The UAW had a distinct PR advantage in that the general public knows who the big car manufacturers are. But trans-Atlantic container service involves a few large companies with little public-facing presence, although the deals they cut and the prices they settle on have a big impact on every consumer and every business.
In addition to wages, the issue of increasing automation at the ports still looms large and might make a long-term deal challenging. For decades now, the rail and maritime freight sectors have come under increasing pressure to automate and reduce crew requirements, often putting workers and the public at greater risk.
In the aftermath of the Norfolk Southern rail disaster in East Palestine, Ohio, which resulted in the release of a vast quantity of vinyl chloride and other highly toxic chemicals, elected officials from both parties blasted the railroad, which made for a worthy target.

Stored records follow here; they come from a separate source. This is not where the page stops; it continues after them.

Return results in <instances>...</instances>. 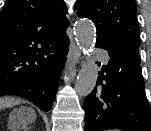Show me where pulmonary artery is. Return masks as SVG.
I'll return each instance as SVG.
<instances>
[{
    "label": "pulmonary artery",
    "mask_w": 151,
    "mask_h": 131,
    "mask_svg": "<svg viewBox=\"0 0 151 131\" xmlns=\"http://www.w3.org/2000/svg\"><path fill=\"white\" fill-rule=\"evenodd\" d=\"M97 55L103 60L106 59L105 55L101 51H97Z\"/></svg>",
    "instance_id": "e3ab8cb5"
}]
</instances>
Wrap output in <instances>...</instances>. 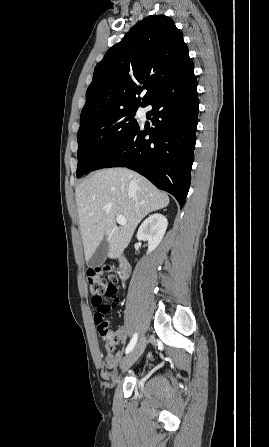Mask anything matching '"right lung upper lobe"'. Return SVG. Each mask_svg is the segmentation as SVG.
Instances as JSON below:
<instances>
[{
	"instance_id": "1",
	"label": "right lung upper lobe",
	"mask_w": 269,
	"mask_h": 447,
	"mask_svg": "<svg viewBox=\"0 0 269 447\" xmlns=\"http://www.w3.org/2000/svg\"><path fill=\"white\" fill-rule=\"evenodd\" d=\"M191 61L183 35L169 17H146L96 65L86 92L80 127L106 112L143 105ZM144 89L147 90L144 96L137 98Z\"/></svg>"
}]
</instances>
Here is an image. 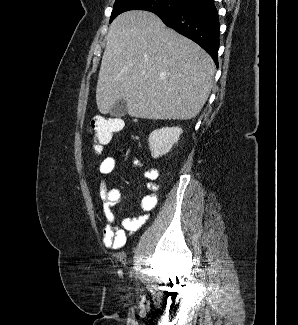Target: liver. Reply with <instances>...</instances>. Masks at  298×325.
Returning <instances> with one entry per match:
<instances>
[{
	"mask_svg": "<svg viewBox=\"0 0 298 325\" xmlns=\"http://www.w3.org/2000/svg\"><path fill=\"white\" fill-rule=\"evenodd\" d=\"M215 70L199 44L167 28L156 14L127 10L109 26L96 104L108 114L124 98L130 116L188 120L203 108Z\"/></svg>",
	"mask_w": 298,
	"mask_h": 325,
	"instance_id": "1",
	"label": "liver"
}]
</instances>
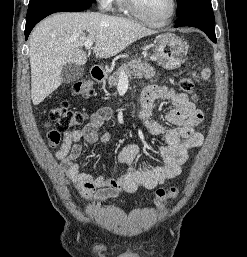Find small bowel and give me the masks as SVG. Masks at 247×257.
I'll return each instance as SVG.
<instances>
[{"label": "small bowel", "instance_id": "1", "mask_svg": "<svg viewBox=\"0 0 247 257\" xmlns=\"http://www.w3.org/2000/svg\"><path fill=\"white\" fill-rule=\"evenodd\" d=\"M158 99L168 100L172 104V108L164 116V120L173 125L171 128L150 118V110ZM140 103L139 118L144 126L150 133L165 137V144L158 148L163 164L137 169L134 161L139 154V146L128 143L118 154V161L126 166V172L119 178L81 172L77 159L83 151L82 141L94 144L97 141L106 143L110 139L109 132L101 135L99 132L112 119L113 110L99 108L83 129L65 131L63 141L55 152V157L61 162L67 177L74 183L82 198L104 202L117 197L121 192L136 193L141 188L155 189L180 175L190 152L202 145L204 137L196 127L203 121L204 114L189 101L186 94L165 86L149 85L142 91Z\"/></svg>", "mask_w": 247, "mask_h": 257}]
</instances>
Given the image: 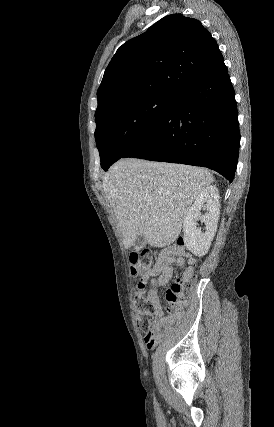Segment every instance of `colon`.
Instances as JSON below:
<instances>
[{
	"label": "colon",
	"mask_w": 274,
	"mask_h": 427,
	"mask_svg": "<svg viewBox=\"0 0 274 427\" xmlns=\"http://www.w3.org/2000/svg\"><path fill=\"white\" fill-rule=\"evenodd\" d=\"M189 237L186 234L175 237V246L183 247L184 243L188 242ZM132 263L134 264V276L140 277L141 279L149 278V260L142 257L141 252H134L132 257ZM187 275L184 274L182 278H177L175 282L168 285L165 291V299L168 303H175L184 287H187ZM141 291L144 290V283H141ZM185 291V289H184ZM154 308L151 302L139 298L136 301V324L142 336L151 337V349H152V334L155 333L154 325Z\"/></svg>",
	"instance_id": "1"
}]
</instances>
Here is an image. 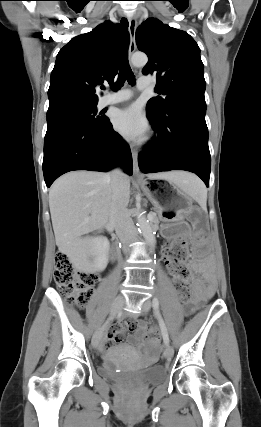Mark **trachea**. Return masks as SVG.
Wrapping results in <instances>:
<instances>
[{
	"label": "trachea",
	"mask_w": 261,
	"mask_h": 427,
	"mask_svg": "<svg viewBox=\"0 0 261 427\" xmlns=\"http://www.w3.org/2000/svg\"><path fill=\"white\" fill-rule=\"evenodd\" d=\"M125 20H122V23H124ZM128 81L130 84L135 83V76L130 68L128 56L125 55L124 58L121 61L120 70L118 74V79L113 85L114 90H119L123 85L125 81Z\"/></svg>",
	"instance_id": "3493384b"
}]
</instances>
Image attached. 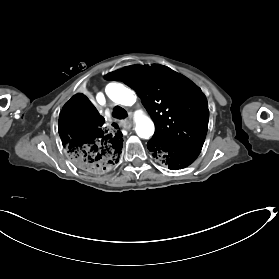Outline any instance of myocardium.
<instances>
[{
  "mask_svg": "<svg viewBox=\"0 0 279 279\" xmlns=\"http://www.w3.org/2000/svg\"><path fill=\"white\" fill-rule=\"evenodd\" d=\"M86 76L88 77L89 74H86ZM136 102H137V97H136V95H133V98L131 99L130 103H136ZM104 132H107V129L101 130V134H103Z\"/></svg>",
  "mask_w": 279,
  "mask_h": 279,
  "instance_id": "f54148a6",
  "label": "myocardium"
}]
</instances>
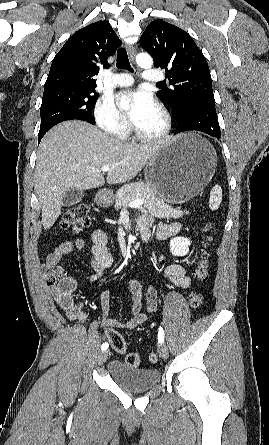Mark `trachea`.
Here are the masks:
<instances>
[{
	"mask_svg": "<svg viewBox=\"0 0 269 445\" xmlns=\"http://www.w3.org/2000/svg\"><path fill=\"white\" fill-rule=\"evenodd\" d=\"M116 66L118 68H123V69L129 70V71H132L126 49H124V48L118 49Z\"/></svg>",
	"mask_w": 269,
	"mask_h": 445,
	"instance_id": "3493384b",
	"label": "trachea"
}]
</instances>
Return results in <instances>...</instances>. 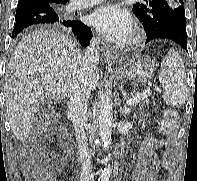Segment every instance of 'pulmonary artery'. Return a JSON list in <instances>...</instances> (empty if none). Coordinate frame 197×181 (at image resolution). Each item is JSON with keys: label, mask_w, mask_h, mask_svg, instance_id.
I'll return each mask as SVG.
<instances>
[{"label": "pulmonary artery", "mask_w": 197, "mask_h": 181, "mask_svg": "<svg viewBox=\"0 0 197 181\" xmlns=\"http://www.w3.org/2000/svg\"><path fill=\"white\" fill-rule=\"evenodd\" d=\"M103 0H78L74 5H73V10H79L83 8H87L89 6L96 5Z\"/></svg>", "instance_id": "1"}]
</instances>
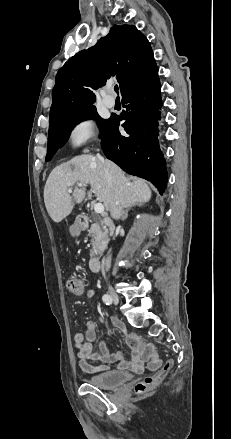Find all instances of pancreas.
Wrapping results in <instances>:
<instances>
[{"mask_svg":"<svg viewBox=\"0 0 231 439\" xmlns=\"http://www.w3.org/2000/svg\"><path fill=\"white\" fill-rule=\"evenodd\" d=\"M90 236H91V242H92V251L90 253L91 256H94L98 254L101 250L105 248V246L108 243V230L104 227H102L98 223H94L91 225L90 229L88 230Z\"/></svg>","mask_w":231,"mask_h":439,"instance_id":"obj_1","label":"pancreas"}]
</instances>
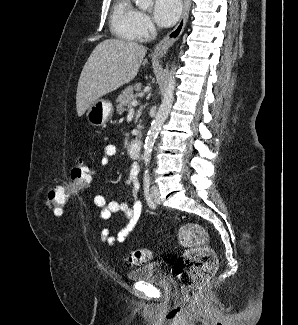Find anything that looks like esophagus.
Instances as JSON below:
<instances>
[{
	"label": "esophagus",
	"instance_id": "obj_1",
	"mask_svg": "<svg viewBox=\"0 0 298 325\" xmlns=\"http://www.w3.org/2000/svg\"><path fill=\"white\" fill-rule=\"evenodd\" d=\"M189 9H190V0H184V9H183V13L180 17L179 22L177 23L175 28H173V30L171 32H169L156 45V47L154 48V52H153L156 56H159V57L165 56L168 49L174 44V42H176V40H178V38L182 34V32L185 28L186 22L188 20Z\"/></svg>",
	"mask_w": 298,
	"mask_h": 325
}]
</instances>
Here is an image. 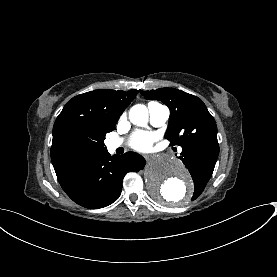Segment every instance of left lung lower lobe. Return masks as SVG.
I'll return each instance as SVG.
<instances>
[{
    "label": "left lung lower lobe",
    "mask_w": 277,
    "mask_h": 277,
    "mask_svg": "<svg viewBox=\"0 0 277 277\" xmlns=\"http://www.w3.org/2000/svg\"><path fill=\"white\" fill-rule=\"evenodd\" d=\"M219 154L216 140H204L182 147L179 157L189 170L193 180L201 175H212Z\"/></svg>",
    "instance_id": "left-lung-lower-lobe-1"
}]
</instances>
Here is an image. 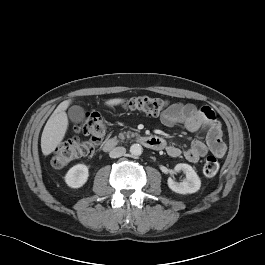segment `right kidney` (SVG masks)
<instances>
[{
	"mask_svg": "<svg viewBox=\"0 0 265 265\" xmlns=\"http://www.w3.org/2000/svg\"><path fill=\"white\" fill-rule=\"evenodd\" d=\"M88 177V167L84 164H77L68 170L65 182L71 188H80L87 182Z\"/></svg>",
	"mask_w": 265,
	"mask_h": 265,
	"instance_id": "1",
	"label": "right kidney"
}]
</instances>
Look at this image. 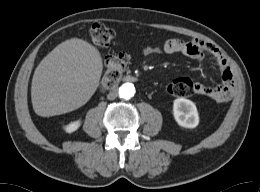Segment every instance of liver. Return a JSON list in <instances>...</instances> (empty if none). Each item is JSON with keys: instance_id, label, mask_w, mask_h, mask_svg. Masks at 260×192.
<instances>
[{"instance_id": "obj_1", "label": "liver", "mask_w": 260, "mask_h": 192, "mask_svg": "<svg viewBox=\"0 0 260 192\" xmlns=\"http://www.w3.org/2000/svg\"><path fill=\"white\" fill-rule=\"evenodd\" d=\"M103 71L99 51L83 39L56 46L36 67L31 84L35 113L65 114L85 105L99 86Z\"/></svg>"}]
</instances>
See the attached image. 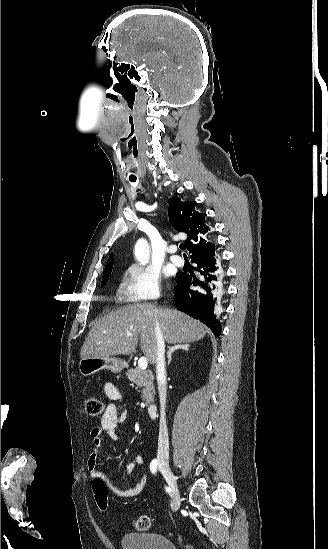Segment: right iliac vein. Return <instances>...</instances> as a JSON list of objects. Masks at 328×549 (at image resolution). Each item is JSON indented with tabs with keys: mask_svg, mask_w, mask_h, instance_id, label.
<instances>
[{
	"mask_svg": "<svg viewBox=\"0 0 328 549\" xmlns=\"http://www.w3.org/2000/svg\"><path fill=\"white\" fill-rule=\"evenodd\" d=\"M158 466H159V469H160L161 473L163 474L165 480L167 481V483L169 484V486L172 490L173 497L175 499V508H174V510L177 511L180 508L181 497H180V492L178 490V486H177V482L175 480V477L172 474V472H171V470H170V468L167 464V461L159 460L158 461Z\"/></svg>",
	"mask_w": 328,
	"mask_h": 549,
	"instance_id": "right-iliac-vein-1",
	"label": "right iliac vein"
}]
</instances>
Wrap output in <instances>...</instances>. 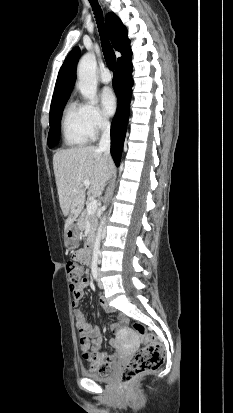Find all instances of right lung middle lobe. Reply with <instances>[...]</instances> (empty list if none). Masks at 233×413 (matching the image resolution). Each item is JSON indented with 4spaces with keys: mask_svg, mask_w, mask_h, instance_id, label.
<instances>
[{
    "mask_svg": "<svg viewBox=\"0 0 233 413\" xmlns=\"http://www.w3.org/2000/svg\"><path fill=\"white\" fill-rule=\"evenodd\" d=\"M67 100L68 98L60 102H57L55 104H51L50 116H49L50 130L48 134V146L50 148H53L59 141L60 120H61L63 108Z\"/></svg>",
    "mask_w": 233,
    "mask_h": 413,
    "instance_id": "1",
    "label": "right lung middle lobe"
}]
</instances>
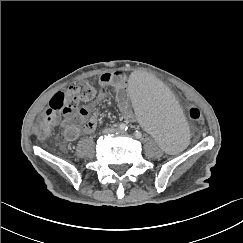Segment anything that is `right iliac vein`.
<instances>
[{
  "label": "right iliac vein",
  "instance_id": "1",
  "mask_svg": "<svg viewBox=\"0 0 243 243\" xmlns=\"http://www.w3.org/2000/svg\"><path fill=\"white\" fill-rule=\"evenodd\" d=\"M115 131L114 128L112 127H107L105 129H103V134H109V133H113Z\"/></svg>",
  "mask_w": 243,
  "mask_h": 243
}]
</instances>
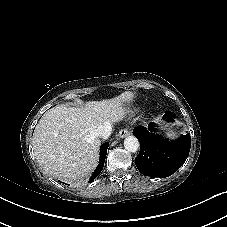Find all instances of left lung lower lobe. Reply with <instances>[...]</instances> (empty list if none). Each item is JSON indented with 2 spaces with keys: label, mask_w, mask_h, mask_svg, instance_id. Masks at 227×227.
<instances>
[{
  "label": "left lung lower lobe",
  "mask_w": 227,
  "mask_h": 227,
  "mask_svg": "<svg viewBox=\"0 0 227 227\" xmlns=\"http://www.w3.org/2000/svg\"><path fill=\"white\" fill-rule=\"evenodd\" d=\"M163 117L167 121H174L176 115L167 111ZM155 131L154 124L133 130L141 144L135 163L143 175L164 178L174 174L186 161L191 146L190 134L169 141L155 134Z\"/></svg>",
  "instance_id": "1"
}]
</instances>
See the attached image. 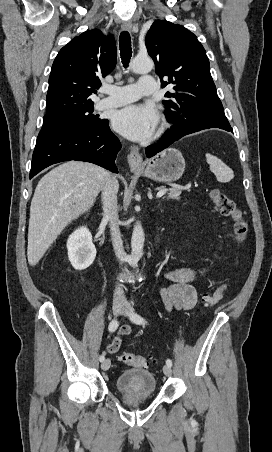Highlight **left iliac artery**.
I'll return each instance as SVG.
<instances>
[{
  "label": "left iliac artery",
  "instance_id": "44dca946",
  "mask_svg": "<svg viewBox=\"0 0 272 452\" xmlns=\"http://www.w3.org/2000/svg\"><path fill=\"white\" fill-rule=\"evenodd\" d=\"M131 320L136 323V324H143L145 325L147 323V321L141 317L140 315L136 314V313H132L131 314ZM166 364L169 365L170 367L172 366V361L170 359L166 360Z\"/></svg>",
  "mask_w": 272,
  "mask_h": 452
}]
</instances>
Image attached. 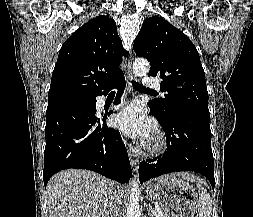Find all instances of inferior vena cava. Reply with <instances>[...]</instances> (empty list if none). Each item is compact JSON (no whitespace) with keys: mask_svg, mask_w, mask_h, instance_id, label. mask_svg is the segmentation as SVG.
<instances>
[{"mask_svg":"<svg viewBox=\"0 0 253 217\" xmlns=\"http://www.w3.org/2000/svg\"><path fill=\"white\" fill-rule=\"evenodd\" d=\"M112 189H113V206H112V210H111V213H110V217H116L117 213H118V210H117V207H120V200L119 199H122V194H123V189L120 185H113L112 186Z\"/></svg>","mask_w":253,"mask_h":217,"instance_id":"inferior-vena-cava-1","label":"inferior vena cava"}]
</instances>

Norfolk Southern, which is one of just seven remaining "Class One" railroads — there were nearly 50 of those in the 1980s — reportedly increased its shareholder payout by some 4,500 percent while cutting its railroad workforce by a third before the Ohio disaster. That was achieved by slashing costs, successfully resisting regulation and deploying more costly technology as the rail carrier made its trains longer, heavier and more profitable.
Earlier this year a ship called the Dali, a 1,000-foot floating behemoth that can hold 10,000 shipping containers but is operated by a 22-member crew, crashed into Baltimore’s Francis Scott Key Bridge, causing the death of six construction workers. That collapse screwed up port operations in Baltimore for months. Although the ship had a checkered safety record, the Coast Guard said it passed inspection last September.
Roland “Rex” Rexha, secretary-treasurer of the Marine Engineers’ Beneficial Association, the oldest maritime trade union in the U.S., said that the Baltimore disaster highlighted the downside of not having ships escorted by tug boats until they reach the open sea — as well as the risks created by building ever larger vessels while using automation as a justification for reducing crew size, and what he called the "wide variance between U.S. maritime safety standards and the rest of the world.”